Lest readers think the state budget crisis is over simply because our elected officials announced that it’s over, let me tell you how the crisis continues to be felt at the neighborhood level.
This afternoon I attended a meeting of child care providers from around the city who gather regularly to address shared concerns. Often discussions tackle issues like how to make the bureaucracies providers interact with more responsive to their needs. Sometimes they focus on the quest to obtain affordable health insurance for the child care sector. Once a year the group holds a gala luncheon for hundreds of child care practitioners, at which they honor programs that have met higher quality standards over the past year.
Today the conversation was all about the state budget. About the importance of sticking together to advocate for the needs of families with young children. About holding legislators accountable for the promises they make to expand investments in child care. About notifying parents now that providers will close for a day next spring to lobby in Harrisburg.
Heady stuff. If there were providers in the room who doubt whether they’ll still be in business by then, they kept their doubts to themselves. Many haven’t been paid since June. Some have received only partial payments since the end of the fiscal year.
The story is familiar by now: without a current-year budget, the state hasn’t been able to pay the agencies it contracts with to provide child care for approximately 50,000 low-income children from 0-5 in Southeastern Pennsylvania. Depending on the population they serve, some child care providers receive as much as 90 percent of their income from these reimbursements.

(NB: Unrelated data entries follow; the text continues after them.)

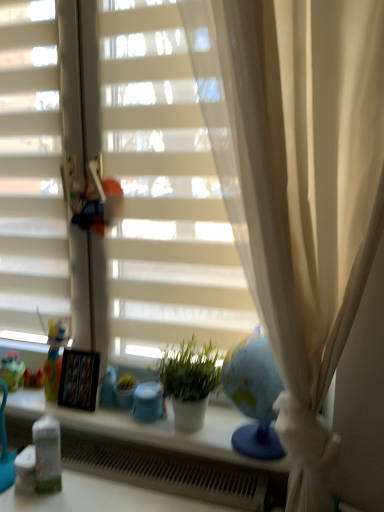 Question: Is the depth of matte plastic doll at left greater than that of white matte blinds at center?

Choices:
 (A) yes
 (B) no

Answer: (A)

Question: From the image's perspective, is matte plastic doll at left below white matte blinds at center?

Choices:
 (A) yes
 (B) no

Answer: (A)

Question: Can you confirm if matte plastic doll at left is bigger than white matte blinds at center?

Choices:
 (A) no
 (B) yes

Answer: (A)

Question: Is matte plastic doll at left turned away from white matte blinds at center?

Choices:
 (A) yes
 (B) no

Answer: (B)

Question: From a real-world perspective, is matte plastic doll at left on top of white matte blinds at center?

Choices:
 (A) no
 (B) yes

Answer: (A)

Question: Considering their positions, is white matte blinds at center located in front of or behind matte plastic doll at left?

Choices:
 (A) behind
 (B) front

Answer: (B)

Question: Is white matte blinds at center taller or shorter than matte plastic doll at left?

Choices:
 (A) tall
 (B) short

Answer: (A)

Question: Is white matte blinds at center situated inside matte plastic doll at left or outside?

Choices:
 (A) outside
 (B) inside

Answer: (A)

Question: In terms of width, does white matte blinds at center look wider or thinner when compared to matte plastic doll at left?

Choices:
 (A) thin
 (B) wide

Answer: (A)

Question: Looking at the image, does matte green toy at left seem bigger or smaller compared to white plastic radiator at lower center?

Choices:
 (A) big
 (B) small

Answer: (B)

Question: Relative to white plastic radiator at lower center, is matte green toy at left in front or behind?

Choices:
 (A) behind
 (B) front

Answer: (A)

Question: Would you say matte green toy at left is to the left or to the right of white plastic radiator at lower center in the picture?

Choices:
 (A) right
 (B) left

Answer: (B)

Question: Is matte green toy at left wider or thinner than white plastic radiator at lower center?

Choices:
 (A) thin
 (B) wide

Answer: (A)

Question: From the image's perspective, is matte green toy at left positioned above or below white matte plant pot at center?

Choices:
 (A) below
 (B) above

Answer: (A)

Question: Looking at the image, does matte green toy at left seem bigger or smaller compared to white matte plant pot at center?

Choices:
 (A) big
 (B) small

Answer: (B) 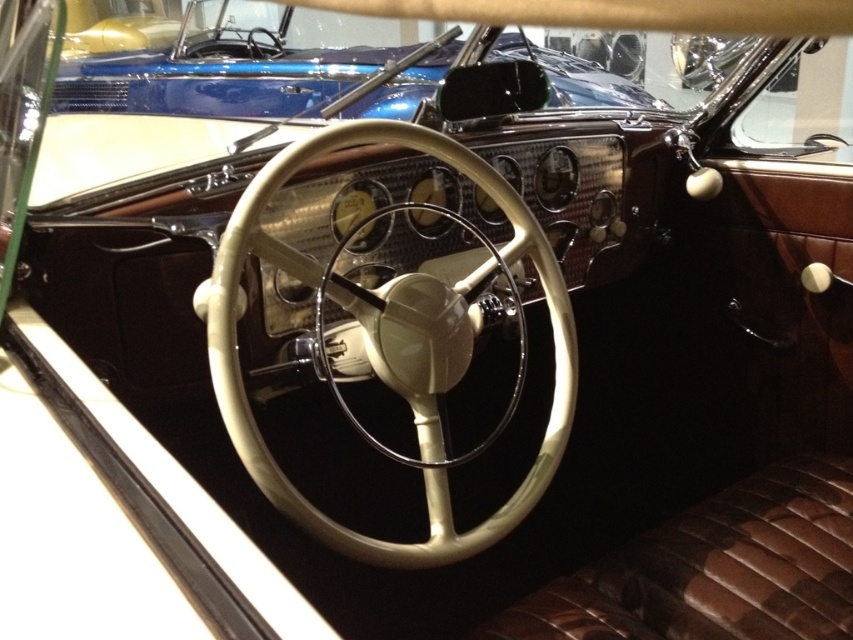 Question: Which of the following is the closest to the observer?

Choices:
 (A) beige leather steering wheel at center
 (B) metallic blue car at upper center

Answer: (A)

Question: Is beige leather steering wheel at center above metallic blue car at upper center?

Choices:
 (A) no
 (B) yes

Answer: (A)

Question: Can you confirm if beige leather steering wheel at center is wider than metallic blue car at upper center?

Choices:
 (A) yes
 (B) no

Answer: (B)

Question: Can you confirm if beige leather steering wheel at center is thinner than metallic blue car at upper center?

Choices:
 (A) yes
 (B) no

Answer: (A) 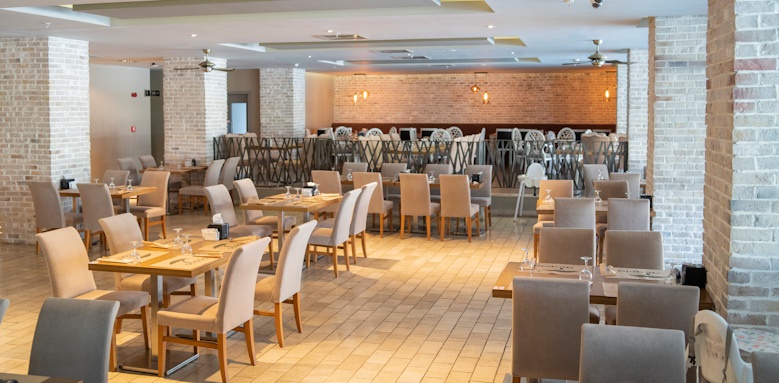 Find the location of a particular element. This screenshot has width=779, height=383. lower level table is located at coordinates (36, 379), (509, 271), (181, 260), (118, 184), (178, 163), (283, 199), (393, 181), (545, 206). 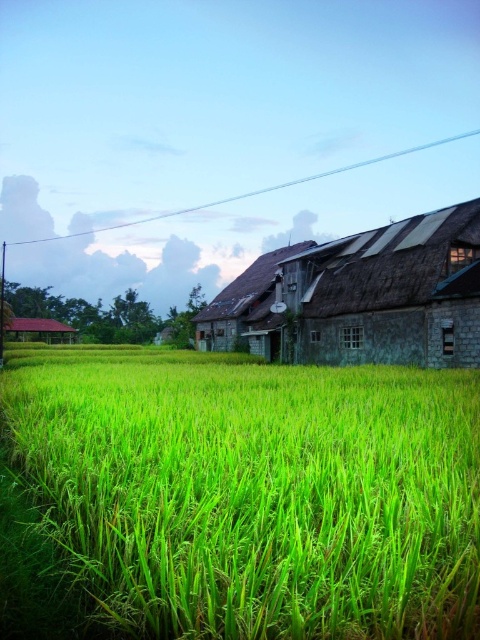 You are standing in the rural landscape and want to take a photo of both point (x=215, y=604) and point (x=463, y=339). Which point should you focus on first to ensure both are in clear view?

You should focus on point (x=215, y=604) first because it is closer to the camera, ensuring both points are in focus when using a shallow depth of field.

You are a farmer checking the height of your crops. You have a green grassy field at center and a rusty corrugated metal barn at center in your view. Which one is shorter?

The green grassy field at center is shorter than the rusty corrugated metal barn at center.

You are a farmer who wants to move a tractor from the green grassy field at center to the rusty corrugated metal barn at center. Which direction should you drive the tractor to reach the barn?

The green grassy field at center is positioned on the left side of the rusty corrugated metal barn at center, so you should drive the tractor to the right to reach the barn. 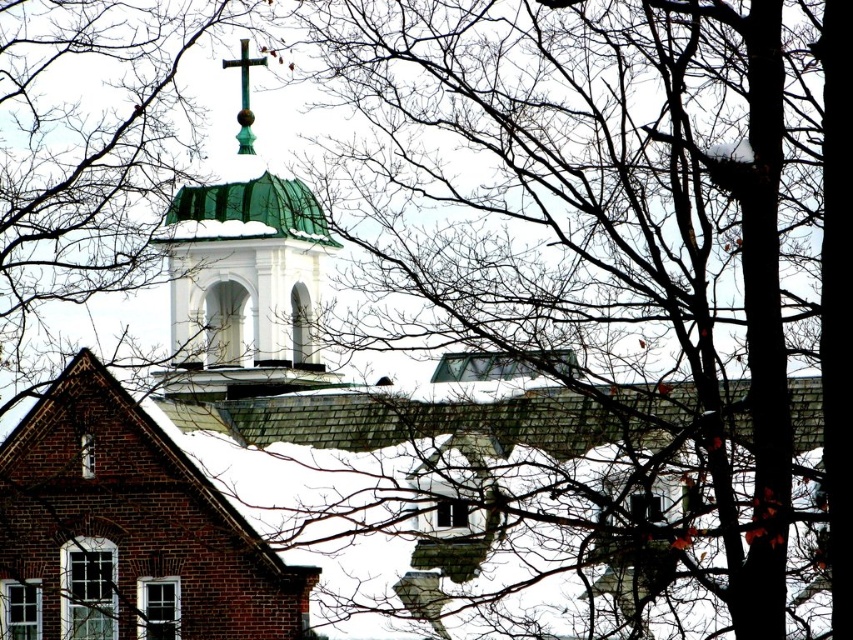 Does brick church at center have a lesser width compared to green patinated metal cross at upper center?

In fact, brick church at center might be wider than green patinated metal cross at upper center.

Who is higher up, brick church at center or green patinated metal cross at upper center?

green patinated metal cross at upper center is above.

Is point (126, 420) more distant than point (247, 74)?

No, (126, 420) is in front of (247, 74).

Where is `brick church at center`? The width and height of the screenshot is (853, 640). brick church at center is located at coordinates (126, 531).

What’s less well-known than the struggle in Harrisburg to pass a budget is the toll this struggle is taking on in neighborhoods. The woman sitting next to me this afternoon told me she hasn’t been paid by the state since June. When I asked how she’s managed she said she and her husband have exhausted their personal savings. Calmly, she told me they can last for one more week before they have to close. (A statewide survey conducted by the Pennsylvania Office for Child Development and Early Learning revealed that 31 percent of providers estimate they’ll be forced to close by the end of September if they don’t receive state funds.)

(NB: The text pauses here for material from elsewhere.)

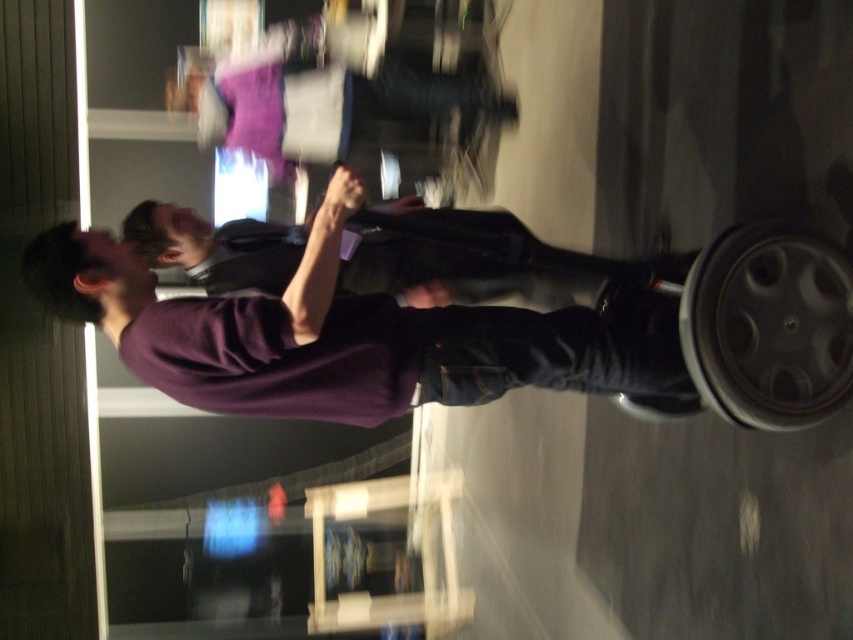 You are standing in the room and see the point at coordinates [482,257]. Which object is this point located on?

The point at coordinates [482,257] is located on the purple matte sweater at center.

You are organizing a clothing display and need to arrange the purple matte shirt at center and the purple matte sweater at center vertically. Which item should be placed higher up on the rack to ensure proper visibility of both items?

The purple matte shirt at center should be placed higher up on the rack since it has a greater height compared to the purple matte sweater at center, ensuring both items are visible.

A number of providers at the meeting have taken out second mortgages on their homes. Some are collecting unemployment and volunteering at their centers. One woman stopped making car payments. Even after state money starts to flow gain, it won’t compensate them for the interest paid on loans, late fees, higher unemployment compensation rates and other fees they’re incurring as a result of this crisis. Still, the discussion stayed focused on solving problems and moving forward.
Then a guest speaker was introduced from the Philadelphia Unemployment Project. He began by talking about resources to help families that are struggling. Then he spoke about mortgage foreclosure, encouraging providers to refer families they work with to various foreclosure diversion programs. He emphasized that there’s no shame in asking for help, and even allowed that “some of you may even be struggling with this.”

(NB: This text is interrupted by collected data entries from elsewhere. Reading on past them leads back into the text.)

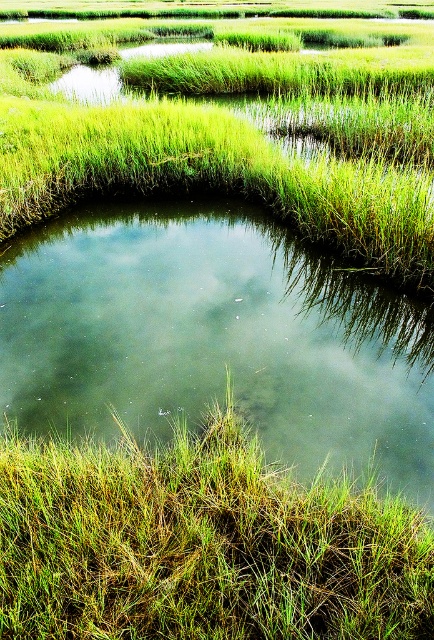 Question: Does green grassy pond at center have a lesser width compared to green grassy at lower left?

Choices:
 (A) no
 (B) yes

Answer: (B)

Question: Does green grassy pond at center appear under green grassy at lower left?

Choices:
 (A) no
 (B) yes

Answer: (A)

Question: Can you confirm if green grassy pond at center is positioned to the left of green grassy at lower left?

Choices:
 (A) yes
 (B) no

Answer: (B)

Question: Which of the following is the closest to the observer?

Choices:
 (A) green grassy at lower left
 (B) green grassy pond at center

Answer: (A)

Question: Which point is closer to the camera?

Choices:
 (A) green grassy pond at center
 (B) green grassy at lower left

Answer: (B) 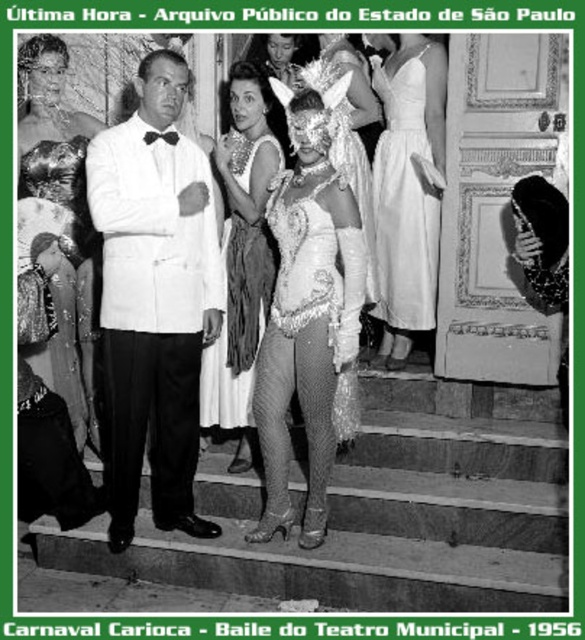 Question: Does white satin suit at center have a greater width compared to white satin dress at upper right?

Choices:
 (A) no
 (B) yes

Answer: (B)

Question: Does smooth stone stairs at center come in front of white satin dress at upper right?

Choices:
 (A) yes
 (B) no

Answer: (A)

Question: Estimate the real-world distances between objects in this image. Which object is closer to the shiny sequined dress at center?

Choices:
 (A) white satin dress at upper right
 (B) white satin suit at center

Answer: (B)

Question: Does white satin dress at upper right have a smaller size compared to shiny silver dress at center?

Choices:
 (A) no
 (B) yes

Answer: (B)

Question: Which point appears closest to the camera in this image?

Choices:
 (A) click(332, 305)
 (B) click(171, 198)
 (C) click(483, 448)
 (D) click(249, 396)

Answer: (B)

Question: Which of these objects is positioned farthest from the white satin suit at center?

Choices:
 (A) sequined fabric dress at left
 (B) white satin dress at upper right
 (C) shiny sequined dress at center
 (D) shiny silver dress at center

Answer: (B) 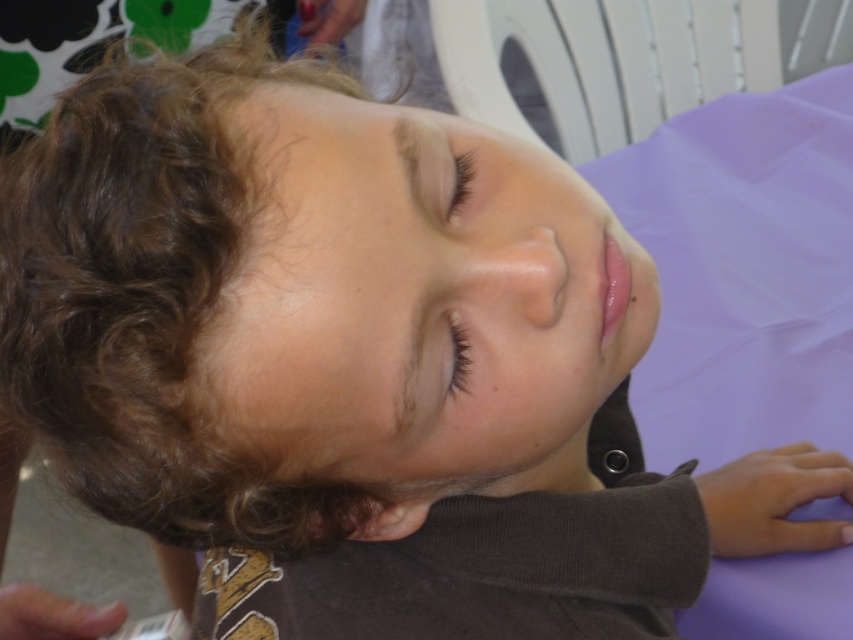 Question: Which point is closer to the camera?

Choices:
 (A) brown matte eye at center
 (B) black eyelashes at upper center

Answer: (A)

Question: Does brown matte eye at center have a smaller size compared to black eyelashes at upper center?

Choices:
 (A) no
 (B) yes

Answer: (B)

Question: Among these points, which one is farthest from the camera?

Choices:
 (A) (109, 488)
 (B) (456, 372)

Answer: (A)

Question: Considering the real-world distances, which object is farthest from the brown matte eye at center?

Choices:
 (A) black eyelashes at upper center
 (B) curly brown hair at upper left

Answer: (B)

Question: Considering the relative positions of curly brown hair at upper left and black eyelashes at upper center in the image provided, where is curly brown hair at upper left located with respect to black eyelashes at upper center?

Choices:
 (A) below
 (B) above

Answer: (A)

Question: Does curly brown hair at upper left appear over black eyelashes at upper center?

Choices:
 (A) no
 (B) yes

Answer: (A)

A woman raised her hand and asked a “hypothetical” question about renegotiating the terms of a loan. Only it became clear that the question wasn’t hypothetical. Others asked specific questions – too specific to be asking on behalf of friends and neighbors.
If these (mostly) women were strictly in it for the money, they would have closed down weeks ago. But they’ve kept their doors open -- often at great personal sacrifice -- because they care about kids in their communities. Because they know families would have no where else to turn. Because they believe every child has the right to show up on the first day of kindergarten ready to learn.
Please honor their beliefs, hard work and efforts to keep moving forward by urging your legislators to enact this budget quickly.